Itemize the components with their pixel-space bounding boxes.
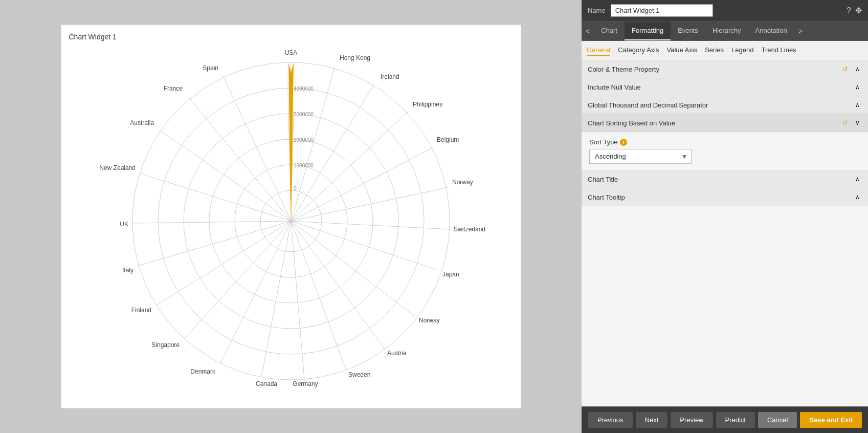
section-include-null-icons: ∧ (853, 82, 862, 92)
svg-line-10 (291, 147, 433, 221)
subtab-category-axis[interactable]: Category Axis (618, 45, 659, 56)
section-global-separator-label: Global Thousand and Decimal Separator (588, 101, 708, 109)
svg-text:USA: USA (284, 49, 297, 56)
sort-select-wrap: Ascending Descending None ▼ (589, 149, 692, 164)
svg-text:Austria: Austria (387, 350, 407, 357)
section-chart-title[interactable]: Chart Title ∧ (582, 170, 868, 188)
svg-text:Australia: Australia (130, 119, 154, 126)
sort-type-select[interactable]: Ascending Descending None (589, 149, 692, 164)
svg-text:Philippines: Philippines (413, 101, 442, 108)
subtab-general[interactable]: General (587, 45, 610, 56)
subtab-series[interactable]: Series (705, 45, 724, 56)
preview-button[interactable]: Preview (671, 412, 713, 428)
svg-line-25 (159, 130, 291, 221)
chart-container: Chart Widget 1 (61, 25, 521, 408)
tab-nav-back[interactable]: < (582, 21, 594, 40)
sort-type-label-row: Sort Type i (589, 138, 860, 146)
predict-button[interactable]: Predict (716, 412, 755, 428)
name-label: Name (588, 7, 606, 14)
sort-type-text: Sort Type (589, 138, 617, 146)
svg-line-14 (291, 221, 415, 317)
color-theme-chevron-icon[interactable]: ∧ (853, 64, 862, 74)
chart-tooltip-chevron-icon[interactable]: ∧ (853, 192, 862, 202)
right-panel: Name ? ✥ < Chart Formatting Events Hiera… (582, 0, 868, 433)
svg-line-12 (291, 221, 450, 229)
svg-text:UK: UK (120, 221, 128, 228)
tab-formatting[interactable]: Formatting (625, 21, 671, 40)
svg-text:3000000: 3000000 (294, 112, 314, 117)
svg-text:Spain: Spain (203, 64, 218, 72)
subtab-value-axis[interactable]: Value Axis (666, 45, 697, 56)
svg-text:Norway: Norway (452, 179, 473, 186)
svg-text:Italy: Italy (122, 267, 133, 274)
svg-line-21 (157, 221, 291, 305)
color-theme-refresh-icon[interactable] (840, 64, 850, 74)
section-global-separator-icons: ∧ (853, 100, 862, 110)
svg-text:Switzerland: Switzerland (454, 226, 485, 233)
sort-type-section: Sort Type i Ascending Descending None ▼ (582, 132, 868, 170)
chart-title-chevron-icon[interactable]: ∧ (853, 175, 862, 184)
section-color-theme-icons: ∧ (840, 64, 862, 74)
section-chart-sorting-label: Chart Sorting Based on Value (588, 119, 675, 127)
svg-text:Belgium: Belgium (437, 136, 459, 143)
section-global-separator[interactable]: Global Thousand and Decimal Separator ∧ (582, 96, 868, 114)
header-bar: Name ? ✥ (582, 0, 868, 21)
tab-nav-forward[interactable]: > (794, 21, 807, 40)
svg-text:Denmark: Denmark (190, 368, 216, 375)
svg-line-24 (140, 174, 291, 221)
svg-text:New Zealand: New Zealand (99, 164, 136, 171)
section-chart-tooltip[interactable]: Chart Tooltip ∧ (582, 188, 868, 206)
svg-line-22 (138, 221, 291, 266)
section-color-theme-label: Color & Theme Property (588, 66, 659, 73)
svg-text:Germany: Germany (293, 380, 318, 387)
widget-name-input[interactable] (611, 4, 713, 17)
radar-chart-area: USA Hong Kong Ireland Philippines Belgiu… (69, 44, 513, 398)
tab-chart[interactable]: Chart (594, 21, 625, 40)
section-chart-sorting[interactable]: Chart Sorting Based on Value ∨ (582, 114, 868, 132)
svg-text:Canada: Canada (255, 380, 277, 387)
svg-text:Japan: Japan (442, 271, 459, 278)
header-right: ? ✥ (847, 6, 862, 15)
svg-text:Hong Kong: Hong Kong (340, 54, 370, 61)
svg-line-11 (291, 187, 448, 221)
section-chart-sorting-icons: ∨ (840, 118, 862, 127)
section-chart-title-label: Chart Title (588, 176, 618, 183)
section-color-theme[interactable]: Color & Theme Property ∧ (582, 60, 868, 78)
content-area: Color & Theme Property ∧ Include Null Va… (582, 60, 868, 406)
radar-chart-svg: USA Hong Kong Ireland Philippines Belgiu… (81, 47, 501, 395)
svg-line-16 (291, 221, 346, 371)
section-chart-tooltip-icons: ∧ (853, 192, 862, 202)
svg-line-17 (291, 221, 304, 380)
svg-text:Finland: Finland (131, 307, 151, 314)
svg-text:1000000: 1000000 (294, 163, 314, 168)
svg-text:4000000: 4000000 (294, 86, 314, 92)
tab-hierarchy[interactable]: Hierarchy (705, 21, 748, 40)
move-icon[interactable]: ✥ (855, 6, 862, 15)
cancel-button[interactable]: Cancel (758, 412, 797, 428)
svg-line-23 (132, 221, 291, 223)
save-exit-button[interactable]: Save and Exit (800, 412, 862, 428)
svg-line-27 (223, 76, 291, 221)
svg-text:Norway: Norway (419, 317, 440, 324)
section-chart-title-icons: ∧ (853, 175, 862, 184)
previous-button[interactable]: Previous (588, 412, 633, 428)
chart-sorting-refresh-icon[interactable] (840, 118, 850, 127)
help-icon[interactable]: ? (847, 6, 851, 15)
svg-line-19 (220, 221, 291, 363)
tab-events[interactable]: Events (671, 21, 705, 40)
section-include-null[interactable]: Include Null Value ∧ (582, 78, 868, 96)
section-chart-tooltip-label: Chart Tooltip (588, 193, 625, 201)
svg-text:0: 0 (294, 186, 297, 191)
tab-annotation[interactable]: Annotation (748, 21, 794, 40)
sort-type-info-icon[interactable]: i (620, 139, 627, 146)
global-separator-chevron-icon[interactable]: ∧ (853, 100, 862, 110)
subtab-legend[interactable]: Legend (731, 45, 753, 56)
svg-text:2000000: 2000000 (294, 137, 314, 143)
header-left: Name (588, 4, 713, 17)
chart-panel: Chart Widget 1 (0, 0, 582, 433)
subtab-trend-lines[interactable]: Trend Lines (761, 45, 796, 56)
next-button[interactable]: Next (636, 412, 668, 428)
chart-sorting-chevron-icon[interactable]: ∨ (853, 118, 862, 127)
footer-bar: Previous Next Preview Predict Cancel Sav… (582, 406, 868, 433)
include-null-chevron-icon[interactable]: ∧ (853, 82, 862, 92)
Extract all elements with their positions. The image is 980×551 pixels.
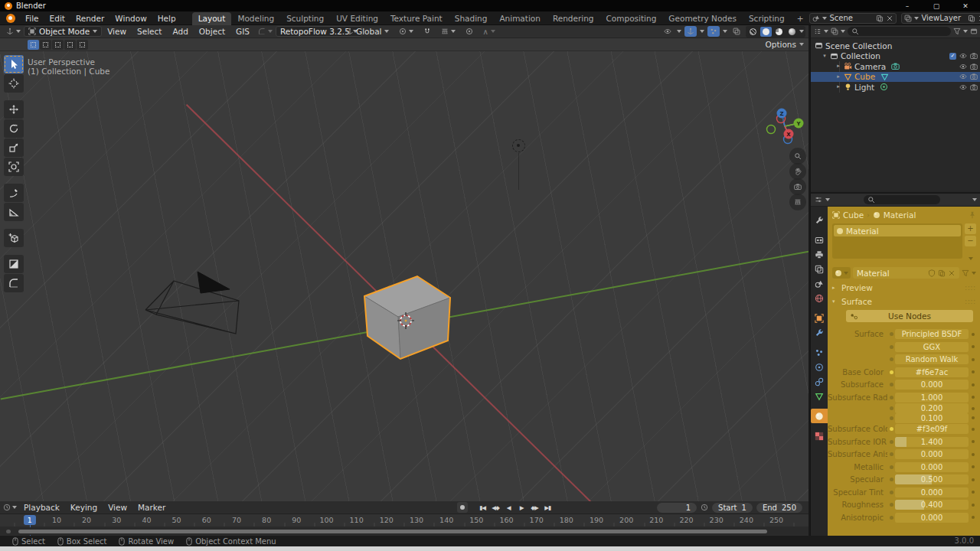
light-object[interactable]	[512, 139, 525, 152]
timeline-menu-item[interactable]: Keying	[65, 501, 103, 514]
add-slot-button[interactable]: +	[965, 223, 976, 234]
outliner-item-label[interactable]: Collection	[841, 51, 880, 60]
stopwatch-icon[interactable]	[701, 504, 708, 511]
hide-in-viewport-icon[interactable]	[959, 52, 967, 60]
property-field[interactable]: #f6e7ac	[895, 367, 969, 377]
workspace-tab[interactable]: Animation	[493, 12, 547, 25]
new-collection-icon[interactable]	[970, 28, 978, 35]
animate-dot-icon[interactable]	[969, 428, 978, 431]
animate-dot-icon[interactable]	[969, 491, 978, 494]
property-field[interactable]: 0.200	[895, 403, 969, 413]
constraints[interactable]	[811, 374, 828, 389]
xray-toggle[interactable]	[730, 26, 743, 37]
mode-dropdown[interactable]: Object Mode	[24, 26, 102, 37]
new-scene-icon[interactable]	[876, 15, 884, 22]
select-mode-intersect-button[interactable]	[77, 40, 88, 50]
new-view-layer-icon[interactable]	[968, 15, 975, 22]
workspace-tab[interactable]: Compositing	[600, 12, 663, 25]
show-overlays-toggle[interactable]	[707, 26, 720, 37]
camera-view-button[interactable]	[789, 178, 806, 195]
outliner-item-label[interactable]: Light	[854, 83, 874, 92]
scale-tool[interactable]	[4, 139, 24, 157]
rendered-shading-button[interactable]	[786, 27, 798, 37]
viewport-menu-item[interactable]: View	[102, 25, 132, 37]
play[interactable]: ▶	[515, 502, 528, 513]
auto-keying-button[interactable]	[457, 502, 468, 513]
animate-dot-icon[interactable]	[969, 440, 978, 443]
menu-item[interactable]: Window	[109, 12, 152, 24]
outliner-search-input[interactable]	[848, 27, 951, 36]
decorator-dot-icon[interactable]	[887, 427, 895, 431]
workspace-tab[interactable]: Rendering	[547, 12, 600, 25]
scroll-dot[interactable]	[6, 530, 11, 533]
decorator-dot-icon[interactable]	[887, 416, 895, 420]
add-cube-tool[interactable]	[4, 229, 24, 247]
animate-dot-icon[interactable]	[969, 370, 978, 373]
start-frame-field[interactable]: Start 1	[712, 503, 753, 513]
addon-tool-1[interactable]	[4, 255, 24, 273]
material-name-field[interactable]: Material	[853, 267, 959, 279]
measure-tool[interactable]	[4, 203, 24, 221]
proportional-editing-toggle[interactable]	[462, 27, 476, 36]
expand-arrow[interactable]: ▾	[822, 51, 828, 61]
scene[interactable]	[811, 276, 828, 291]
browse-material-button[interactable]	[832, 267, 851, 279]
options-dropdown[interactable]: Options	[765, 40, 804, 49]
remove-slot-button[interactable]: −	[965, 236, 976, 246]
properties-search-input[interactable]	[864, 195, 940, 204]
expand-arrow[interactable]: ▸	[835, 82, 841, 92]
material[interactable]	[811, 409, 828, 423]
snap-toggle[interactable]	[420, 27, 434, 36]
viewport-3d[interactable]: User Perspective (1) Collection | Cube	[0, 51, 810, 501]
tool[interactable]	[811, 213, 828, 227]
surface-section-header[interactable]: ▾ Surface ::::	[828, 294, 980, 308]
view-layer[interactable]	[811, 262, 828, 276]
display-mode-icon[interactable]	[831, 28, 838, 35]
outliner-item-label[interactable]: Cube	[854, 72, 875, 81]
object-data[interactable]	[811, 389, 828, 403]
scene-collection[interactable]: Scene Collection ✓	[811, 41, 980, 51]
falloff-dropdown[interactable]: ∧	[480, 27, 498, 37]
animate-dot-icon[interactable]	[969, 478, 978, 481]
decorator-dot-icon[interactable]	[887, 452, 895, 456]
collection-checkbox[interactable]: ✓	[949, 53, 956, 60]
expand-arrow[interactable]: ▸	[835, 61, 841, 71]
wireframe-shading-button[interactable]	[747, 27, 759, 37]
property-field[interactable]: 0.500	[895, 474, 969, 484]
outliner-editor-icon[interactable]	[814, 28, 822, 35]
transform-tool[interactable]	[4, 158, 24, 176]
animate-dot-icon[interactable]	[969, 358, 978, 361]
play-reverse[interactable]: ◀	[502, 502, 514, 513]
property-field[interactable]: 0.000	[895, 380, 969, 390]
modifiers[interactable]	[811, 325, 828, 340]
collection[interactable]: ▾ Collection ✓	[811, 51, 980, 62]
viewport-menu-item[interactable]: Object	[194, 25, 230, 37]
viewport-menu-item[interactable]: Add	[167, 25, 193, 37]
preview-section-header[interactable]: ▸ Preview ::::	[828, 280, 980, 294]
decorator-dot-icon[interactable]	[887, 357, 895, 361]
property-field[interactable]: 0.000	[895, 462, 969, 472]
decorator-dot-icon[interactable]	[887, 503, 895, 507]
material-preview-shading-button[interactable]	[773, 27, 785, 37]
view-layer-selector[interactable]: ViewLayer	[901, 13, 980, 24]
fake-user-shield-icon[interactable]	[928, 269, 936, 277]
hide-in-viewport-icon[interactable]	[959, 63, 967, 70]
timeline-ruler[interactable]: 1020304050607080901001101201301401501601…	[0, 514, 810, 527]
minimize-button[interactable]: –	[893, 0, 922, 11]
solid-shading-button[interactable]	[760, 27, 772, 37]
pin-icon[interactable]	[969, 211, 976, 219]
decorator-dot-icon[interactable]	[887, 406, 895, 410]
property-field[interactable]: 0.100	[895, 413, 969, 423]
disable-in-renders-icon[interactable]	[970, 83, 978, 91]
decorator-dot-icon[interactable]	[887, 383, 895, 386]
outliner-item-label[interactable]: Scene Collection	[825, 41, 892, 51]
world[interactable]	[811, 291, 828, 305]
viewport-menu-item[interactable]: Select	[132, 25, 167, 37]
object[interactable]	[811, 311, 828, 325]
animate-dot-icon[interactable]	[969, 333, 978, 336]
workspace-tab[interactable]: Modeling	[231, 12, 280, 25]
property-field[interactable]: GGX	[895, 342, 969, 352]
area-splitter[interactable]	[808, 25, 810, 536]
animate-dot-icon[interactable]	[969, 407, 978, 410]
navigation-gizmo[interactable]: Z Y X	[763, 106, 809, 152]
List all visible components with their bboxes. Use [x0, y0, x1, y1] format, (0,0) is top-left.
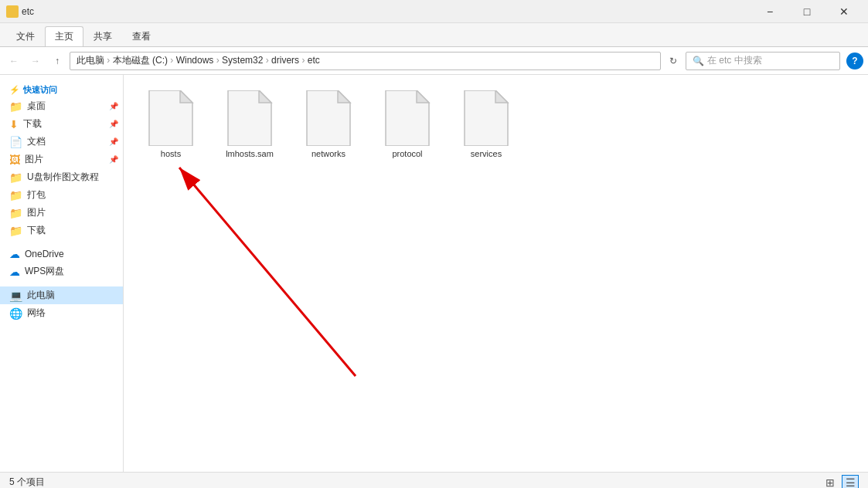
svg-marker-9: [495, 90, 508, 103]
minimize-button[interactable]: −: [752, 0, 788, 23]
sidebar-item-pictures2[interactable]: 📁 图片: [0, 204, 123, 222]
view-controls: ⊞ ☰: [822, 475, 859, 489]
status-count: 5 个项目: [9, 476, 45, 488]
wps-icon: ☁: [9, 266, 20, 278]
sidebar-item-tutorial[interactable]: 📁 U盘制作图文教程: [0, 168, 123, 186]
file-label-protocol: protocol: [392, 149, 422, 158]
tab-view[interactable]: 查看: [122, 26, 161, 46]
file-label-lmhosts: lmhosts.sam: [226, 149, 274, 158]
sidebar-item-pictures[interactable]: 🖼 图片 📌: [0, 151, 123, 168]
file-label-services: services: [471, 149, 502, 158]
sidebar-item-downloads2[interactable]: 📁 下载: [0, 222, 123, 239]
file-item-services[interactable]: services: [451, 87, 521, 161]
breadcrumb: 此电脑 › 本地磁盘 (C:) › Windows › System32 › d…: [77, 54, 320, 67]
address-bar: ← → ↑ 此电脑 › 本地磁盘 (C:) › Windows › System…: [0, 47, 868, 75]
window-controls: − □ ✕: [752, 0, 862, 23]
file-item-networks[interactable]: networks: [294, 87, 363, 161]
sidebar: ⚡ 快速访问 📁 桌面 📌 ⬇ 下载 📌 📄 文档 📌 🖼 图片 📌 📁 U盘制…: [0, 75, 124, 472]
title-bar-left: etc: [6, 5, 34, 18]
tab-home[interactable]: 主页: [45, 26, 83, 46]
close-button[interactable]: ✕: [826, 0, 862, 23]
folder-icon: 📁: [9, 207, 22, 219]
file-item-protocol[interactable]: protocol: [373, 87, 442, 161]
sidebar-item-computer[interactable]: 💻 此电脑: [0, 286, 123, 304]
folder-icon: [6, 5, 19, 18]
folder-icon: 📄: [9, 136, 22, 148]
content-area: hosts lmhosts.sam: [124, 75, 868, 472]
search-placeholder: 在 etc 中搜索: [707, 54, 762, 67]
file-icon-lmhosts: [225, 90, 274, 146]
folder-icon: ⬇: [9, 118, 19, 130]
file-icon-hosts: [146, 90, 196, 146]
svg-line-11: [179, 168, 356, 376]
folder-icon: 📁: [9, 100, 22, 113]
pin-icon: 📌: [109, 155, 118, 164]
maximize-button[interactable]: □: [789, 0, 825, 23]
status-bar: 5 个项目 ⊞ ☰: [0, 472, 868, 488]
ribbon: 文件 主页 共享 查看: [0, 23, 868, 47]
network-icon: 🌐: [9, 307, 22, 320]
sidebar-sep-1: [0, 239, 123, 246]
sidebar-item-downloads[interactable]: ⬇ 下载 📌: [0, 115, 123, 133]
sidebar-item-daba[interactable]: 📁 打包: [0, 186, 123, 204]
file-item-lmhosts[interactable]: lmhosts.sam: [215, 87, 284, 161]
onedrive-icon: ☁: [9, 248, 20, 260]
window-title: etc: [22, 6, 34, 17]
title-bar: etc − □ ✕: [0, 0, 868, 23]
folder-icon: 📁: [9, 189, 22, 202]
file-item-hosts[interactable]: hosts: [136, 87, 206, 161]
sidebar-item-onedrive[interactable]: ☁ OneDrive: [0, 246, 123, 263]
quick-access-header: ⚡ 快速访问: [0, 81, 123, 97]
file-label-hosts: hosts: [161, 149, 181, 158]
pin-icon: 📌: [109, 120, 118, 128]
view-grid-button[interactable]: ⊞: [822, 475, 839, 489]
svg-marker-5: [338, 90, 350, 103]
sidebar-item-desktop[interactable]: 📁 桌面 📌: [0, 97, 123, 115]
file-icon-networks: [304, 90, 353, 146]
ribbon-tabs: 文件 主页 共享 查看: [0, 23, 868, 46]
pin-icon: 📌: [109, 137, 118, 146]
quick-access-icon: ⚡: [9, 85, 20, 95]
file-icon-services: [461, 90, 511, 146]
main-layout: ⚡ 快速访问 📁 桌面 📌 ⬇ 下载 📌 📄 文档 📌 🖼 图片 📌 📁 U盘制…: [0, 75, 868, 472]
forward-button[interactable]: →: [26, 52, 45, 70]
help-button[interactable]: ?: [846, 53, 863, 69]
refresh-button[interactable]: ↻: [664, 52, 682, 70]
file-label-networks: networks: [311, 149, 345, 158]
svg-marker-3: [259, 90, 271, 103]
folder-icon: 🖼: [9, 154, 20, 166]
sidebar-item-documents[interactable]: 📄 文档 📌: [0, 133, 123, 151]
sidebar-item-wps[interactable]: ☁ WPS网盘: [0, 263, 123, 280]
search-icon: 🔍: [693, 56, 704, 66]
computer-icon: 💻: [9, 290, 22, 302]
sidebar-sep-2: [0, 280, 123, 286]
svg-marker-7: [417, 90, 429, 103]
tab-share[interactable]: 共享: [83, 26, 122, 46]
files-grid: hosts lmhosts.sam: [136, 87, 856, 161]
pin-icon: 📌: [109, 102, 118, 110]
folder-icon: 📁: [9, 171, 22, 184]
back-button[interactable]: ←: [5, 52, 23, 70]
search-box[interactable]: 🔍 在 etc 中搜索: [686, 52, 840, 70]
sidebar-item-network[interactable]: 🌐 网络: [0, 304, 123, 322]
tab-file[interactable]: 文件: [6, 26, 45, 46]
view-list-button[interactable]: ☰: [842, 475, 859, 489]
svg-marker-1: [180, 90, 192, 103]
folder-icon: 📁: [9, 225, 22, 237]
up-button[interactable]: ↑: [48, 52, 66, 70]
file-icon-protocol: [383, 90, 432, 146]
address-path[interactable]: 此电脑 › 本地磁盘 (C:) › Windows › System32 › d…: [70, 52, 661, 70]
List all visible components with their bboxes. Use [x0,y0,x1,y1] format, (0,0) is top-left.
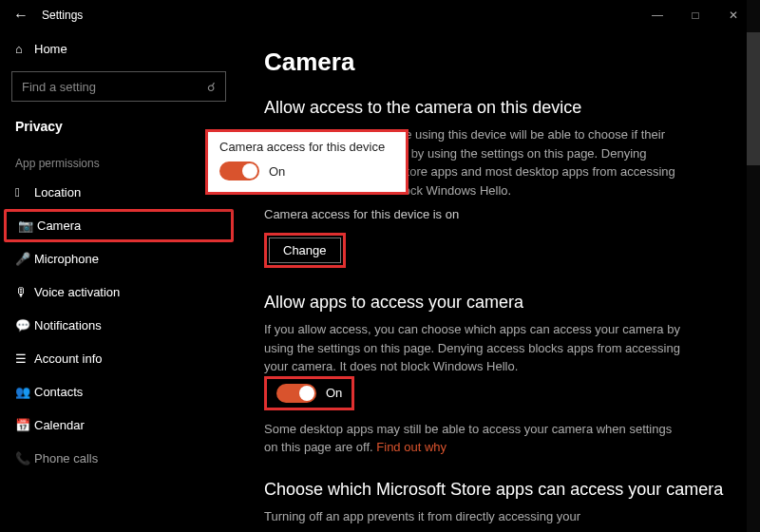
sidebar-item-phone-calls[interactable]: 📞 Phone calls [0,442,238,475]
section2-desc: If you allow access, you can choose whic… [264,320,682,376]
find-out-why-link[interactable]: Find out why [376,440,446,454]
search-placeholder: Find a setting [22,80,96,94]
apps-toggle-highlight: On [264,376,354,410]
apps-toggle-label: On [326,386,342,400]
calendar-icon: 📅 [15,418,34,432]
change-button-highlight: Change [264,233,346,268]
sidebar: ⌂ Home Find a setting ☌ Privacy App perm… [0,30,238,532]
sidebar-item-label: Voice activation [34,285,120,299]
change-button[interactable]: Change [269,238,341,263]
home-nav[interactable]: ⌂ Home [0,34,238,64]
window-title: Settings [42,9,83,22]
page-title: Camera [264,48,733,77]
section2-note: Some desktop apps may still be able to a… [264,420,682,457]
section1-title: Allow access to the camera on this devic… [264,98,733,118]
sidebar-item-label: Phone calls [34,451,98,466]
category-label: Privacy [0,109,238,143]
phone-icon: 📞 [15,451,34,466]
search-icon: ☌ [207,80,216,94]
group-label: App permissions [0,143,238,176]
maximize-button[interactable]: □ [676,9,714,22]
apps-access-toggle[interactable]: On [276,384,342,403]
sidebar-item-voice-activation[interactable]: 🎙 Voice activation [0,276,238,309]
home-label: Home [34,42,67,56]
sidebar-item-label: Camera [37,218,81,233]
scrollbar-thumb[interactable] [747,32,760,165]
sidebar-item-location[interactable]:  Location [0,176,238,209]
home-icon: ⌂ [15,42,34,56]
section2-title: Allow apps to access your camera [264,293,733,313]
sidebar-item-label: Notifications [34,318,102,332]
sidebar-item-calendar[interactable]: 📅 Calendar [0,408,238,442]
sidebar-item-label: Location [34,185,81,200]
section1-status: Camera access for this device is on [264,207,733,221]
sidebar-item-label: Contacts [34,385,83,399]
voice-icon: 🎙 [15,285,34,299]
sidebar-item-account-info[interactable]: ☰ Account info [0,342,238,375]
search-input[interactable]: Find a setting ☌ [11,71,226,102]
sidebar-item-contacts[interactable]: 👥 Contacts [0,375,238,408]
sidebar-item-notifications[interactable]: 💬 Notifications [0,309,238,342]
content-pane: Camera Allow access to the camera on thi… [238,30,760,532]
notifications-icon: 💬 [15,318,34,332]
section3-desc: Turning off an app prevents it from dire… [264,507,682,526]
account-icon: ☰ [15,352,34,366]
vertical-scrollbar[interactable] [747,0,760,532]
contacts-icon: 👥 [15,385,34,399]
sidebar-item-camera[interactable]: 📷 Camera [4,209,234,242]
sidebar-item-label: Account info [34,352,103,366]
sidebar-item-label: Calendar [34,418,85,432]
sidebar-item-microphone[interactable]: 🎤 Microphone [0,242,238,276]
device-toggle-label: On [269,164,285,179]
minimize-button[interactable]: — [638,9,676,22]
camera-icon: 📷 [18,218,37,233]
device-access-toggle[interactable]: On [219,162,394,180]
location-icon:  [15,185,34,200]
sidebar-item-label: Microphone [34,252,99,266]
section3-title: Choose which Microsoft Store apps can ac… [264,480,733,500]
microphone-icon: 🎤 [15,252,34,266]
back-button[interactable]: ← [8,7,34,24]
popup-title: Camera access for this device [219,140,394,154]
camera-access-popup: Camera access for this device On [205,129,408,195]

※

What the task requires =>
Go through the entries and copy every line with "calls".

Response to the task =>
sidebar-item-phone-calls[interactable]: 📞 Phone calls [0,442,238,475]
sidebar-item-label: Phone calls [34,451,98,466]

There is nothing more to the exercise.